▸ WORK INSTRUCTION:
Exactly reproduce the lines of the listing below from the one containing "Métodos Dos Estudos Filosóficos" through the one containing "24 Giugno 2022". Skip the images.

** THE INPUT follows **

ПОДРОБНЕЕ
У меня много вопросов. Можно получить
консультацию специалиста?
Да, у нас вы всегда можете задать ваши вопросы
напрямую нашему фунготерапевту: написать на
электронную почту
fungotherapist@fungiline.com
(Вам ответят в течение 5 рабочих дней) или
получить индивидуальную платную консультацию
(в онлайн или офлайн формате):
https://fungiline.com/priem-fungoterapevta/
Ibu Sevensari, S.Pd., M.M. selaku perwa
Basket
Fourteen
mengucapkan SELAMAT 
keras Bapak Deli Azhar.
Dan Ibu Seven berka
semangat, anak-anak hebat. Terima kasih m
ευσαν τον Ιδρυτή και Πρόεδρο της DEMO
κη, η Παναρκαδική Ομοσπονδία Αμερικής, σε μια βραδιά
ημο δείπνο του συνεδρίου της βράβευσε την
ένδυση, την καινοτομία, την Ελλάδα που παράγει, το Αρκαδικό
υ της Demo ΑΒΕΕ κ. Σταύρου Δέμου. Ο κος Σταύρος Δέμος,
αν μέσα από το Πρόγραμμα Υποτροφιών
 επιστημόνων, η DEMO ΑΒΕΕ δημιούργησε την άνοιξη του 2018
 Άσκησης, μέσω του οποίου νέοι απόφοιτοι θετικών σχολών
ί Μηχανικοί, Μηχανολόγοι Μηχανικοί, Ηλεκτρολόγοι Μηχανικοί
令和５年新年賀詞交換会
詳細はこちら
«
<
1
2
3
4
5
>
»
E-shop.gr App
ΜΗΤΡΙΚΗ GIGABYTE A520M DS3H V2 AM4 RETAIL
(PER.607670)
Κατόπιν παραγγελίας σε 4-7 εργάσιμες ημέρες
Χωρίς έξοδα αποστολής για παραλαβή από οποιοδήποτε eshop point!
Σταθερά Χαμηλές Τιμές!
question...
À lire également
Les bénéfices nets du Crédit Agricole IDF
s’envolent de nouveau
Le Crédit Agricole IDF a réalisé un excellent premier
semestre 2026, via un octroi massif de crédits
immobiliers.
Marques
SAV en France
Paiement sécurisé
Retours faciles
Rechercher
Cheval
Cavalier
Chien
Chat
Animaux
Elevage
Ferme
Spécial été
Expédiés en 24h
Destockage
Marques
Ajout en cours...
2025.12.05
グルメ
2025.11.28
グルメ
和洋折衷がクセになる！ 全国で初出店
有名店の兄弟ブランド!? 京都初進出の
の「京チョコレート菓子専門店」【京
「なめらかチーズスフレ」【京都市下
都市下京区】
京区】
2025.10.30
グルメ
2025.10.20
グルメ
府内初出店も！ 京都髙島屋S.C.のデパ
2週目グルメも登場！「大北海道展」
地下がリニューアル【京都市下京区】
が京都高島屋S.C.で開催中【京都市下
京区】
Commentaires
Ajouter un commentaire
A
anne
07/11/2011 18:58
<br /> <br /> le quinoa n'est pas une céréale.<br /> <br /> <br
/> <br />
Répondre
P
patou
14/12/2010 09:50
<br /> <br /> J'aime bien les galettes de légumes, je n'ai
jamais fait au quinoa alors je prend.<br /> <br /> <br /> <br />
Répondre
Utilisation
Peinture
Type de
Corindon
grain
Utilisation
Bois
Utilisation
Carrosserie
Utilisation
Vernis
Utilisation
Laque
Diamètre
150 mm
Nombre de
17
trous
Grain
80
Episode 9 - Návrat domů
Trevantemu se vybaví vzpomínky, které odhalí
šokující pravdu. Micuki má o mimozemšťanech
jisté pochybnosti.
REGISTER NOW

** End of THE INPUT **
** THE INPUT follows **

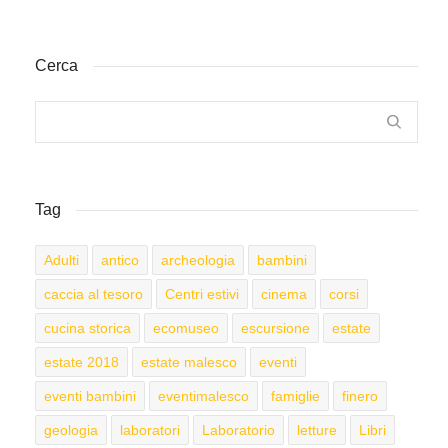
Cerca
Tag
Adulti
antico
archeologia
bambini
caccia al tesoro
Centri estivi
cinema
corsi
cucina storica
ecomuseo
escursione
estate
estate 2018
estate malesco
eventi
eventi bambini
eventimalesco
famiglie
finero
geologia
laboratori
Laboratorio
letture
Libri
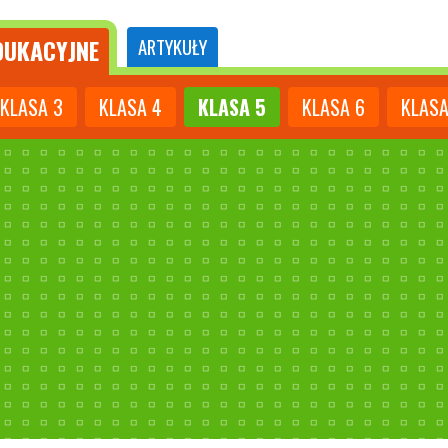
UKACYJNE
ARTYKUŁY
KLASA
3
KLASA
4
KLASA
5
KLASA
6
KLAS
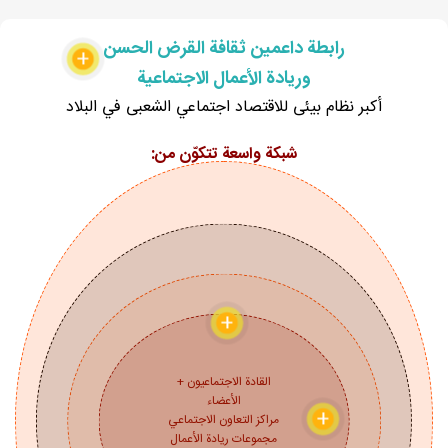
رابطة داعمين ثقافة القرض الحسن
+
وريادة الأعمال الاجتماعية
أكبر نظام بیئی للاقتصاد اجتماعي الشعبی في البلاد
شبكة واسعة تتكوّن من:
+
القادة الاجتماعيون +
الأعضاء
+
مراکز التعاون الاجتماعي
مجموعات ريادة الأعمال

** End of THE INPUT **
** THE INPUT follows **

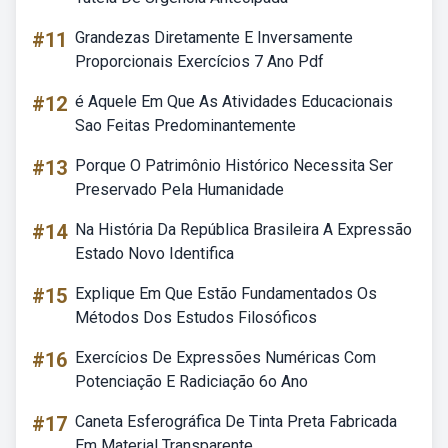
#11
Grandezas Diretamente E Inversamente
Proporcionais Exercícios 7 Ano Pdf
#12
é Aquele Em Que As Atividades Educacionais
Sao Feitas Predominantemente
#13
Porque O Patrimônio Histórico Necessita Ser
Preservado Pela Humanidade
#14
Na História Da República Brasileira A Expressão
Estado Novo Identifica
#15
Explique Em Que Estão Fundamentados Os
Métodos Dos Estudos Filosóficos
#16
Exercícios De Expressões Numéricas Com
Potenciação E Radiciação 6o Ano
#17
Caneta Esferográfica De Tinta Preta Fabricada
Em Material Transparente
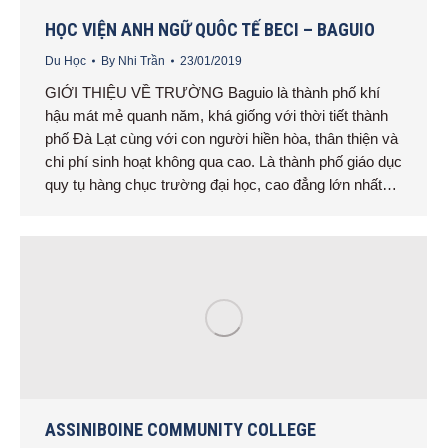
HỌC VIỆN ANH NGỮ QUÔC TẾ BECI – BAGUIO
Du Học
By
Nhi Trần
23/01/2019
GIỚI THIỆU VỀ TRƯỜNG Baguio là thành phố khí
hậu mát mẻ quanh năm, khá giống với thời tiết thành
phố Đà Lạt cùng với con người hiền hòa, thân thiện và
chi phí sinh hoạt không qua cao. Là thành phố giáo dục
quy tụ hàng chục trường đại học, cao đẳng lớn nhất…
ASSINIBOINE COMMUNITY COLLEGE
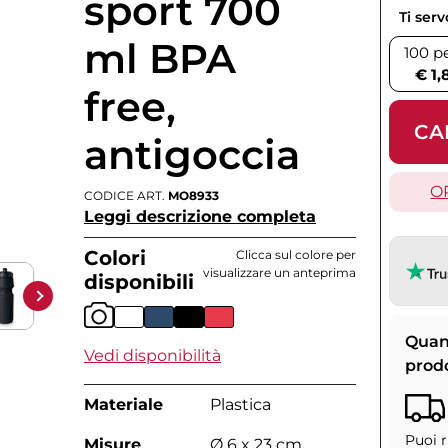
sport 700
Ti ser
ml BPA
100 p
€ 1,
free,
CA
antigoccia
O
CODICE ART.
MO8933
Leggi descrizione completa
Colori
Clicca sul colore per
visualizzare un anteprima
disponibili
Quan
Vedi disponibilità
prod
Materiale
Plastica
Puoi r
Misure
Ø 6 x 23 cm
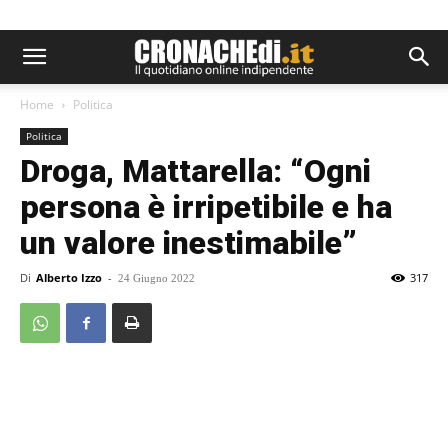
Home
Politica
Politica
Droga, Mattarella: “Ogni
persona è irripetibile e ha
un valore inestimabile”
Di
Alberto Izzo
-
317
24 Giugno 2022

** End of THE INPUT **

▸ PROBLEM SOLUTION:
Métodos Dos Estudos Filosóficos
#16
Exercícios De Expressões Numéricas Com
Potenciação E Radiciação 6o Ano
#17
Caneta Esferográfica De Tinta Preta Fabricada
Em Material Transparente
HỌC VIỆN ANH NGỮ QUÔC TẾ BECI – BAGUIO
Du Học
By
Nhi Trần
23/01/2019
GIỚI THIỆU VỀ TRƯỜNG Baguio là thành phố khí
hậu mát mẻ quanh năm, khá giống với thời tiết thành
phố Đà Lạt cùng với con người hiền hòa, thân thiện và
chi phí sinh hoạt không qua cao. Là thành phố giáo dục
quy tụ hàng chục trường đại học, cao đẳng lớn nhất…
ASSINIBOINE COMMUNITY COLLEGE
sport 700
Ti ser
ml BPA
100 p
€ 1,
free,
CA
antigoccia
O
CODICE ART.
MO8933
Leggi descrizione completa
Colori
Clicca sul colore per
visualizzare un anteprima
disponibili
Quan
Vedi disponibilità
prod
Materiale
Plastica
Puoi r
Misure
Ø 6 x 23 cm
Home
Politica
Politica
Droga, Mattarella: “Ogni
persona è irripetibile e ha
un valore inestimabile”
Di
Alberto Izzo
-
317
24 Giugno 2022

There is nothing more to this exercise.